Music, which may distract from and even detract from the sense in prose, contributes toward it in poetry. In this Herrick poem, for example, there is something in the way things are said that makes Prudence Baldwin seem very, very light:

In this little urn is laid
Prudence Baldwin (once my maid)
From whose happy spark here let
Spring the purple violet.
(Robert Herrick, “On Prue His Maid”)

Of course, what is in the urn is not Prudence’s body but her ashes, and ashes are not “laid” but put. However the music—the rhyme of laid and maid—amounts to “making poetic sense” and so in reading it one accepts it as making sense altogether. The resulting exhilarating experience—the simultaneous one of Prudence’s lightness and of her definite physical reality (as “Prudence Baldwin”)—without the music, wouldn’t exist, if, for the rhyming word maid, for example, the word housekeeper were substituted.

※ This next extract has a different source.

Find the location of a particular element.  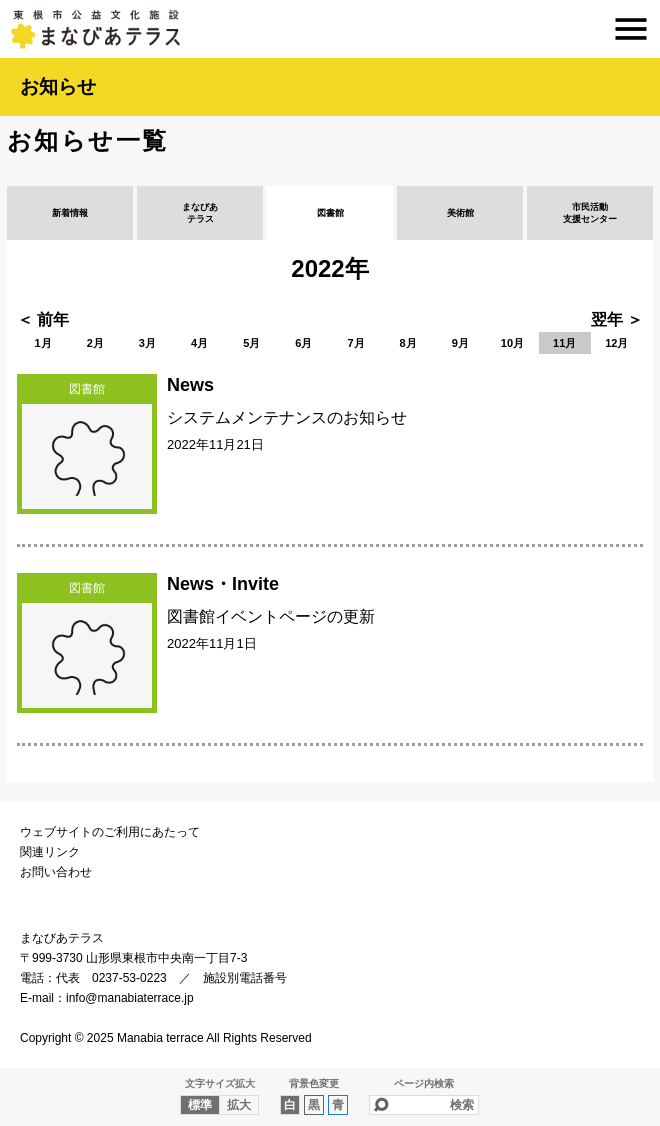

拡大 is located at coordinates (239, 1105).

Along with communicating a meaning, music may make whatever is said convincing, by the beauty of the way it is said—

Let me not to the marriage of true minds
Admit impediments. Love is not love
Which alters when it alteration finds
Or bends with the remover to remove.
Oh, no, it is an ever-fixed mark …

It’s possible that only a very few people have ever experienced the kind of noble unchanging love that Shakespeare refers to in these lines, but there are probably even fewer who don’t believe it exists when they read them. Thanks to the music, emotion becomes stronger than reason—who wouldn’t wish that such a feeling existed, or that one had felt it oneself?